Vi presentiamo L’Avv. Lifang Dong, nostro partner per gli affari legali a tutela delle nostre imprese clienti con cui abbiamo un legame di fiducia, oltre che accordi economici vantaggiosi.
L’Avv. Dong è consulente legale dell’Ambasciata della Repubblica Popolare cinese in Italia; membro della 5° Conferenza Mondiale del Chinese Overseas Friendship Association; consulente legale del China State Council’s Chinese Overseas Office, rappresentante per l’Italia; consulente legale del Legal Advisory Committee of All-China Federation of Returned Overseas Chinese; membro della Chinese Judicial Studies Association (CJSA), rappresentante per l’Italia, fondata dalla Suprema Corte Cinese; Chief Representative del Wenzhou International Arbitration Center di Roma; già membro della Task Force Cina presso il Ministero dello Sviluppo Economico (macroarea Relazioni Internazionali e macroarea One Belt One Road); Arbitro presso il Chinese European Arbitration Center (CEAC); Membro della Commissione di diritto europeo e internazionale dell’Ordine degli Avvocati di Roma.
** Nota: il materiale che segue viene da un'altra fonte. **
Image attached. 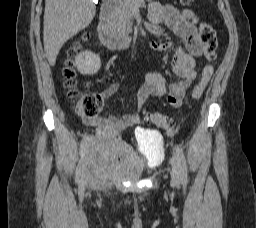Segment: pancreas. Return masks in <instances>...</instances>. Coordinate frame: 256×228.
Listing matches in <instances>:
<instances>
[{"label":"pancreas","mask_w":256,"mask_h":228,"mask_svg":"<svg viewBox=\"0 0 256 228\" xmlns=\"http://www.w3.org/2000/svg\"><path fill=\"white\" fill-rule=\"evenodd\" d=\"M133 0H121L112 16V27L120 34L132 32L134 10L137 8Z\"/></svg>","instance_id":"obj_1"}]
</instances>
L’Avv. Dong è inoltre presidente dell’Associazione Silk Council, che promuove l’interscambio commerciale e culturale tra istituzioni, enti privati, imprese, e professionisti lungo la Nuova Via della Seta, è stata particolarmente attiva durante la prima fase dell’emergenza Covid-19 attraverso iniziative bilaterali di supporto, prima alla Cina, poi all’Italia e campagne di sensibilizzazione mediatica e di solidarietà internazionale.
Infine, l’Avv. Dong è guest speaker in numerosi convegni nazionali e internazionali, opinion maker per molti media nazionali e internazionali, docente per università italiane ed estere e autore di numerose pubblicazioni in diritto comparato, proprietà intellettuale, arbitrato, geopolitica ed economia internazionale. Nel 2018 è stata premiata come miglior imprenditore straniero in Italia per la categoria Innovazione ai Moneygram Awards 2018.